Si vous n'avez pas tout compris, dites vous qu'il existe également différents vaccins pour la grippe par exemple. Et dans ce cas, il est très rare que les patients aient des préférences, rapporte l'infectiologue.
Une partie des Français a donc d'abord été méfiante envers le Pfizer puis envers l'AstraZeneca (bien que les deux vaccins aient été validés par les autorités, comme tous les médicaments qui entrent sur le territoire).
AstraZeneca moins efficace ?
L'infectiologue rappelle que le Pfizer a directement été considéré comme fiable à 94% alors que pour l'AstraZeneca ce chiffre s'élevait à 70% (comme pour le vaccin de la grippe par exemple). Or, si le taux de réussite était plus faible pour l'AstraZeneca c'est parce que le vaccin avait été testé sur une petite partie de la population.
Une étude écossaise supplémentaire a été publiée sur l’efficacité de l'AstraZeneca.

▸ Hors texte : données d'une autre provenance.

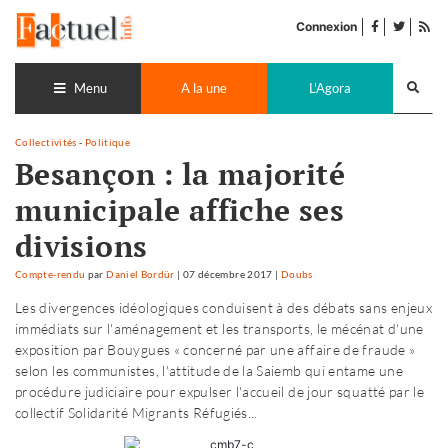
Accéder
facebook
twitter
Flu
au
Connexion
de
contenu
pub
Recherch
lance
Menu
A la une
L'Agora
Collectivités
-
Politique
Besançon : la majorité
municipale affiche ses
divisions
Compte-rendu
par
Daniel Bordür
|
07 décembre 2017
|
Doubs
Les divergences idéologiques conduisent à des débats sans enjeux
immédiats sur l'aménagement et les transports, le mécénat d'une
exposition par Bouygues « concerné par une affaire de fraude »
selon les communistes, l'attitude de la Saiemb qui entame une
procédure judiciaire pour expulser l'accueil de jour squatté par le
collectif Solidarité Migrants Réfugiés...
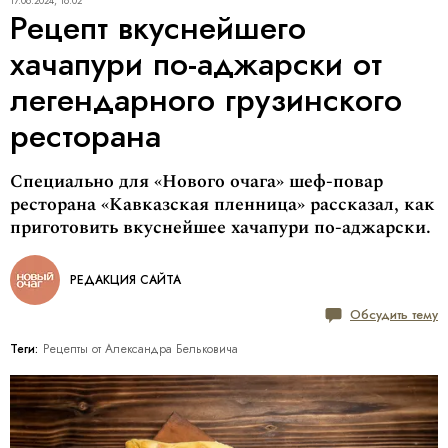
17.06.2024, 16:02
Рецепт вкуснейшего
хачапури по-аджарски от
легендарного грузинского
ресторана
Специально для «Нового очага» шеф-повар
ресторана «Кавказская пленница» рассказал, как
приготовить вкуснейшее хачапури по-аджарски.
РЕДАКЦИЯ САЙТА
Обсудить тему
Теги:
Рецепты от Александра Бельковича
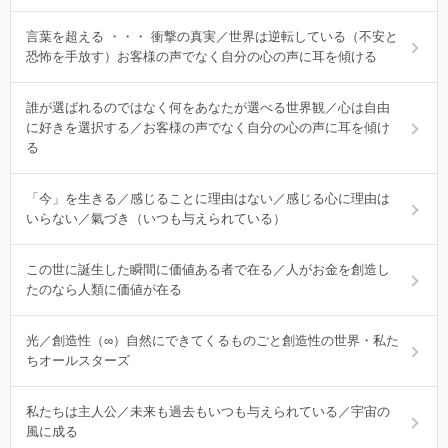
言葉を超える ・・・ 衝撃の真実／世界は逆転している（不安と
恐怖を手放す）お客様の声でなく自分の心の声に耳を傾ける
誰が選ばれるのではなく何をあなたが選べる世界観／心は自由
に好きを選択する／お客様の声でなく自分の心の声に耳を傾け
る
「今」を生きる／感じることに理由はない／感じる心に理由は
いらない／氣づき（いつも与えられている）
この世に誕生した瞬間に価値ある者で在る／人がお金を創造し
たのなら人類に価値が在る
光／創造性（∞）自然にできてくるものごと創造性の世界・私た
ちオールスターズ
私たちは主人公／未来も過去もいつも与えられている／宇宙の
風に成る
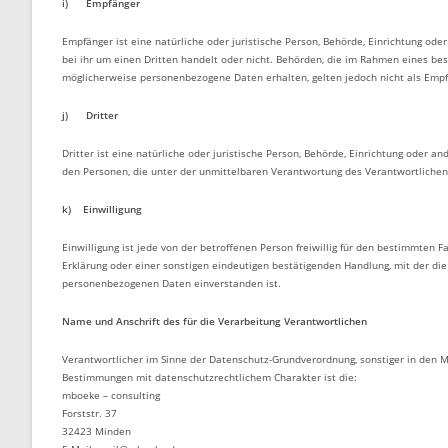
i) Empfänger
Empfänger ist eine natürliche oder juristische Person, Behörde, Einrichtung od
bei ihr um einen Dritten handelt oder nicht. Behörden, die im Rahmen eines 
möglicherweise personenbezogene Daten erhalten, gelten jedoch nicht als Empf
j) Dritter
Dritter ist eine natürliche oder juristische Person, Behörde, Einrichtung oder 
den Personen, die unter der unmittelbaren Verantwortung des Verantwortlichen 
k) Einwilligung
Einwilligung ist jede von der betroffenen Person freiwillig für den bestimmten
Erklärung oder einer sonstigen eindeutigen bestätigenden Handlung, mit der die 
personenbezogenen Daten einverstanden ist.
Name und Anschrift des für die Verarbeitung Verantwortlichen
Verantwortlicher im Sinne der Datenschutz-Grundverordnung, sonstiger in den 
Bestimmungen mit datenschutzrechtlichem Charakter ist die:
mboeke – consulting
Forststr. 37
32423 Minden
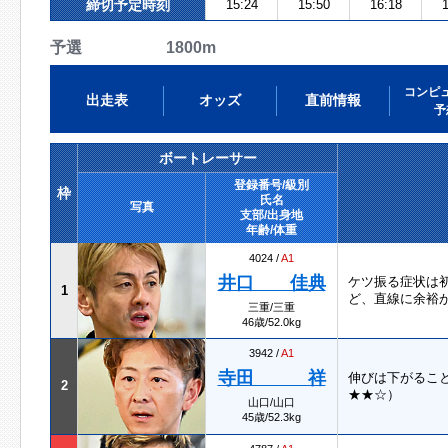
締切予定時刻
15:24
15:50
16:18
1
予選 1800m
コンピ
出走表
オッズ
直前情報
予
ボートレーサー
登録番号/級別
枠
氏名
写真
支部/出身地
年齢/体重
4024 /
A1
井口 佳典
ケツ振る症状は
1
ど、直線に余裕
三重/三重
46歳/52.0kg
3942 /
A1
寺田 祥
伸びは下がるこ
2
★★☆）
山口/山口
45歳/52.3kg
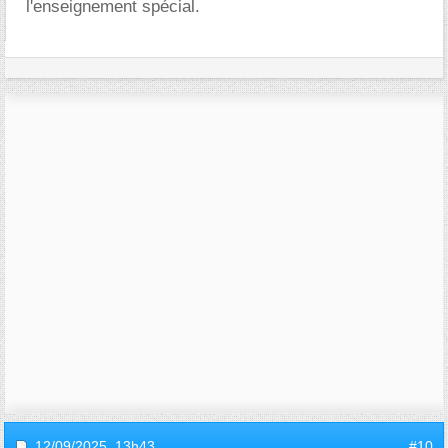
l'enseignement spécial.
12/09/2025,
13h43
#10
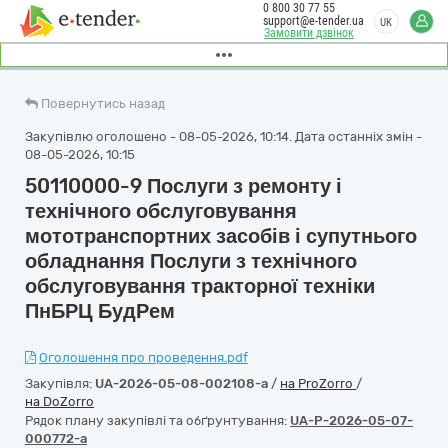
0 800 30 77 55
support@e-tender.ua
UK
Замовити дзвінок
Повернутись назад
Закупівлю оголошено - 08-05-2026, 10:14. Дата останніх змін -
08-05-2026, 10:15
50110000-9 Послуги з ремонту і
технічного обслуговування
мототранспортних засобів і супутнього
обладнання Послуги з технічного
обслуговування тракторної техніки
ПнБРЦ БудРем
Оголошення про проведення.pdf
Закупівля:
UA-2026-05-08-002108-a
/
на ProZorro
/
на DoZorro
Рядок плану закупівлі та обґрунтування:
UA-P-2026-05-07-
000772-a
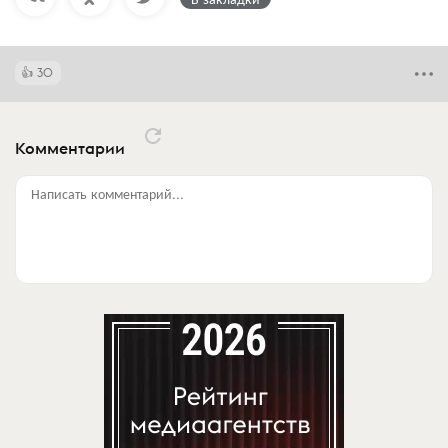
30
Комментарии
Написать комментарий...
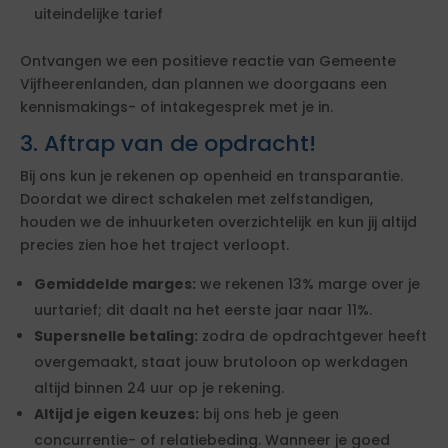
uiteindelijke tarief
Ontvangen we een positieve reactie van Gemeente
Vijfheerenlanden, dan plannen we doorgaans een
kennismakings- of intakegesprek met je in.
3. Aftrap van de opdracht!
Bij ons kun je rekenen op openheid en transparantie.
Doordat we direct schakelen met zelfstandigen,
houden we de inhuurketen overzichtelijk en kun jij altijd
precies zien hoe het traject verloopt.
Gemiddelde marges:
we rekenen 13% marge over je
uurtarief; dit daalt na het eerste jaar naar 11%.
Supersnelle betaling:
zodra de opdrachtgever heeft
overgemaakt, staat jouw brutoloon op werkdagen
altijd binnen 24 uur op je rekening.
Altijd je eigen keuzes:
bij ons heb je geen
concurrentie- of relatiebeding. Wanneer je goed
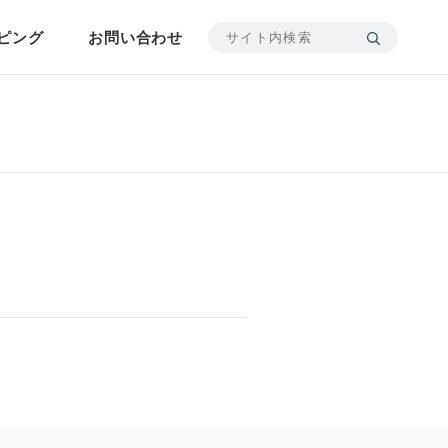
ピング
お問い合わせ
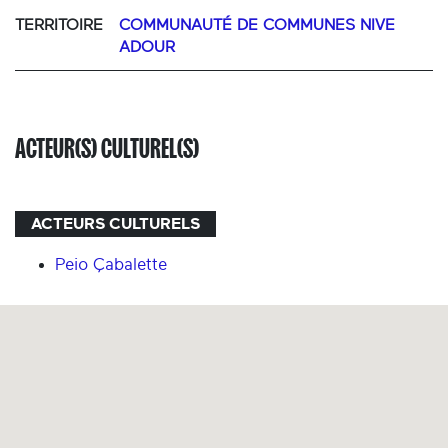
TERRITOIRE
COMMUNAUTÉ DE COMMUNES NIVE
ADOUR
ACTEUR(S) CULTUREL(S)
ACTEURS CULTURELS
Peio Çabalette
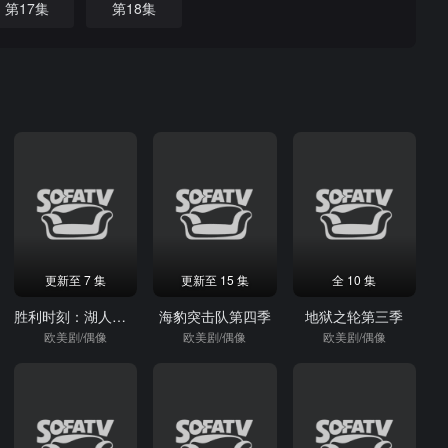
第17集
第18集
更新至 7 集
更新至 15 集
全 10 集
胜利时刻：湖人王朝崛起第二季
海豹突击队第四季
地狱之轮第三季
欧美剧/偶像
欧美剧/偶像
欧美剧/偶像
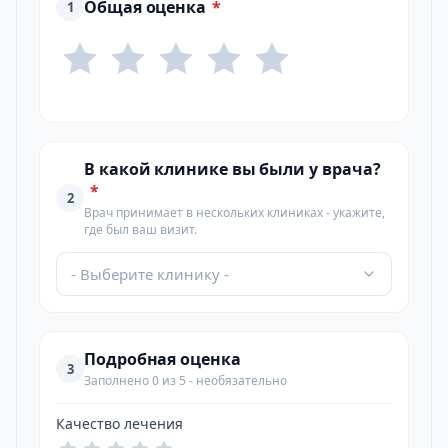
Общая оценка
*
1
В какой клинике вы были у врача?
*
2
Врач принимает в нескольких клиниках - укажите,
где был ваш визит.
- Выберите клинику -
Подробная оценка
3
Заполнено 0 из 5 - необязательно
Качество лечения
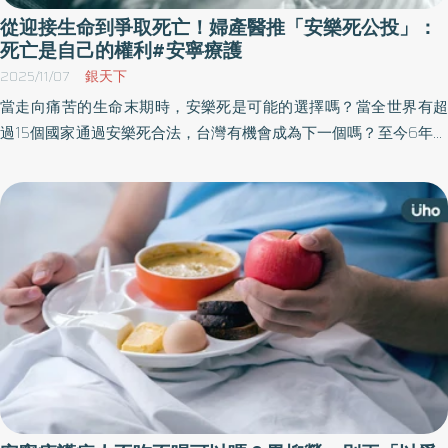
從迎接生命到爭取死亡！婦產醫推「安樂死公投」：
死亡是自己的權利#安寧療護
2025/11/07
銀天下
當走向痛苦的生命末期時，安樂死是可能的選擇嗎？當全世界有超
過15個國家通過安樂死合法，台灣有機會成為下一個嗎？至今6年過
去，安樂死立法仍遙遙無期。《優活健康網》特選此篇，專訪推動
安樂死合法化的婦產科醫師江盛，他從2018年開始致力推動「死亡
權利法案立法公投案」（簡稱「安樂死公投」案），在街頭巷尾找
人連署，爭取安樂死合法的可能。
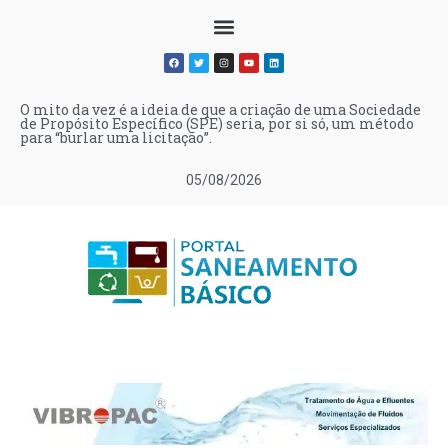
O mito da vez é a ideia de que a criação de uma Sociedade
de Propósito Específico (SPE) seria, por si só, um método
para “burlar uma licitação”.
05/08/2026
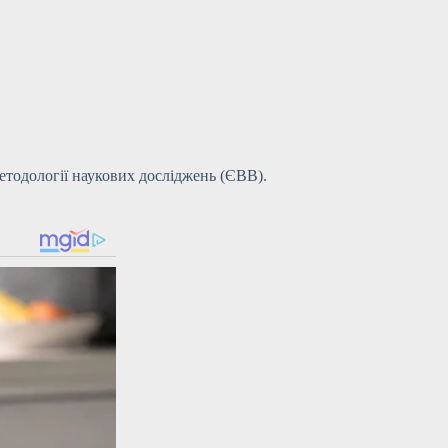
етодології наукових досліджень (ЄВВ).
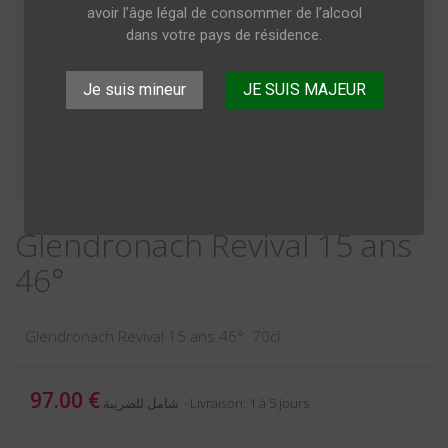
avoir l’âge légal de consommer de l’alcool
dans votre pays de résidence.
Je suis mineur
JE SUIS MAJEUR
Glendronach Revival 15 ans
46°
Glendronach Revival 15 ans 46° 70cl
97.00 €
Livraison: 1 à 5 jours
شامل للضريبة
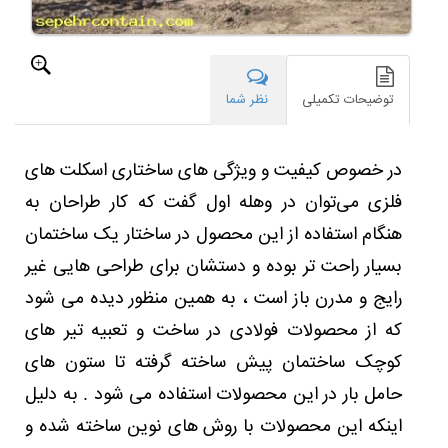
پیش
ساخته
و
نوع
طراحی
توضیحات تکمیلی
نظر شما
خاصی
که
در
در خصوص کیفیت و ویژگی های ساختاری اسکلت های
فضای
داخلی
فلزی می‌توان در وهله اول گفت که کار طراحان به
و
هنگام استفاده از این محصول در ساختار یک ساختمان
خارجی
آن
بسیار راحت تر بوده و دستشان برای طراحی هایی غیر
ها
رایج و مدرن باز است ، به همین منظور دیده می شود
استفاده
می
که از محصولات فولادی در ساخت و تعبیه تیر های
شود
،
کوچک ساختمان پیش ساخته گرفته تا ستون های
ارائه
حامل بار در این محصولات استفاده می شود . به دلیل
شد
نکاتی
اینکه این محصولات با روش های نوین ساخته شده و
را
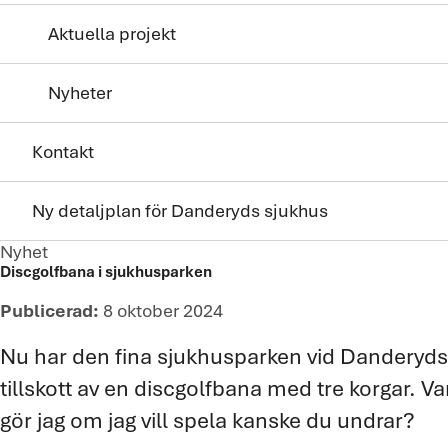
Aktuella projekt
Nyheter
Kontakt
Ny detaljplan för Danderyds sjukhus
Nyhet
Discgolfbana i sjukhusparken
Publicerad:
8 oktober 2024
Nu har den fina sjukhusparken vid Danderyds 
tillskott av en discgolfbana med tre korgar. V
gör jag om jag vill spela kanske du undrar?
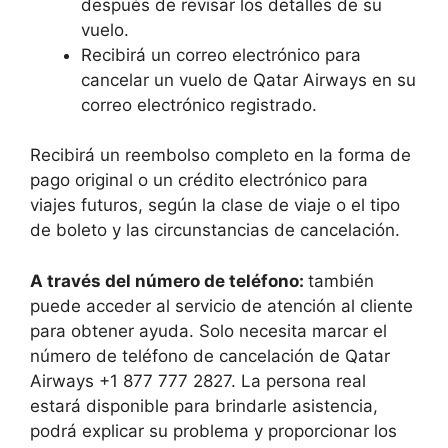
después de revisar los detalles de su
vuelo.
Recibirá un correo electrónico para
cancelar un vuelo de Qatar Airways en su
correo electrónico registrado.
Recibirá un reembolso completo en la forma de
pago original o un crédito electrónico para
viajes futuros, según la clase de viaje o el tipo
de boleto y las circunstancias de cancelación.
A través del número de teléfono:
también
puede acceder al servicio de atención al cliente
para obtener ayuda. Solo necesita marcar el
número de teléfono de cancelación de Qatar
Airways +1 877 777 2827. La persona real
estará disponible para brindarle asistencia,
podrá explicar su problema y proporcionar los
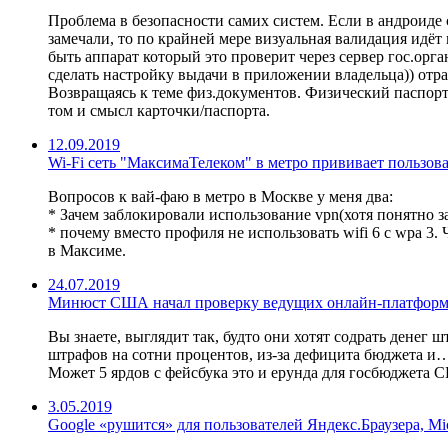
Проблема в безопасности самих систем. Если в андроиде
замечали, то по крайней мере визуальная валидация идёт
быть аппарат который это проверит через сервер гос.орга
сделать настройку выдачи в приложении владельца)) отра
Возвращаясь к теме физ.документов. Физический паспорт
том и смысл карточки/паспорта.
12.09.2019
Wi-Fi сеть "МаксимаТелеком" в метро прививает пользов
Вопросов к вай-фаю в метро в Москве у меня два:
* Зачем заблокировали использование vpn(хотя понятно з
* почему вместо профиля не использовать wifi 6 с wpa 3.
в Максиме.
24.07.2019
Минюст США начал проверку ведущих онлайн-платфор
Вы знаете, выглядит так, будто они хотят содрать денег
штрафов на сотни процентов, из-за дефицита бюджета и…
Может 5 ярдов с фейсбука это и ерунда для госбюджета 
3.05.2019
Google «рушится» для пользователей Яндекс.Браузера, Micr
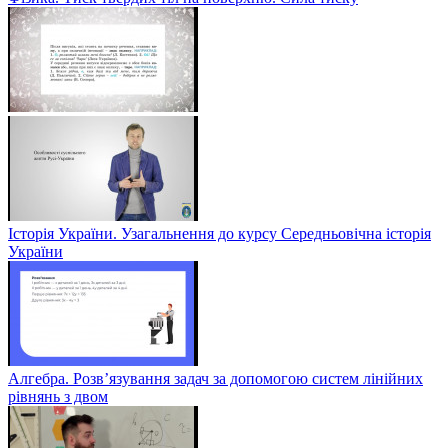
Історія України. Узагальнення до курсу Середньовічна історія
України
Алгебра. Розв’язування задач за допомогою систем лінійних
рівнянь з двом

Elle montre deux choses : son taux d’efficacité réel s'élève à 90%, toute population confondue, quelque soit l’âge. Et des effets secondaires sont rapportés mais ils sont minimes.
La stratégie vaccinale a alors changé, explique Muriel Alvarez. "En ce moment tous les vaccins peuvent se faire à toutes les personnes en fonction de leur disponibilité".
Effets secondaires
Oui, comme dans tous les vaccins, il y a des effets secondaires. Fièvre, courbatures, maux de tête. "Ces effets secondaires témoignent juste du fait que notre organisme répond à la vaccination. Ca veut dire que notre organisme se fait bien avoir puisqu’il enclenche la première réaction quand on se croit malade : une hausse de la température et les conséquences qui vont avec" détaille Muriel Alvarez. En d'autres termes, cela signifie que le vaccin fonctionne. "Mais quand il n'y a pas d'effets secondaires cela ne veut pas pour autant dire que cela ne fonctionne pas" tient à rassurer l'infectiologue.
Efficacité sur les variants
Muriel Alvarez rapporte que les deux vaccins sont efficaces sur les variants anglais "pré-dominants en France où nous avons peu de cas de variants sud-africains et peu de cas de variants brésiliens". Donc pour l'instant, elle estime que la question ne se pose pas encore sur les variants sud-africains et brésiliens.
Le plus important, c'est de rappeler que le virus ne disparait pas, il circule. On va arriver à un malheureux anniversaire : celui du 16 mars, date du premier confinement en France. Il y a toujours des formes asymptomatiques mais il y a aussi des malades très graves et des décès. A ce jour, il n'y a aucune thérapie active contre ce virus. Si on veut se sortir de tout ça sur le plan sanitaire mais aussi social et économique, il n'y a que le vaccin.
Si certains soignants sont réticents, il en va de même pour une partie de la population. Tous ont le choix de se faire vacciner ou non. Et bientôt, selon les disponibilités, il sera possible de choisir son vaccin.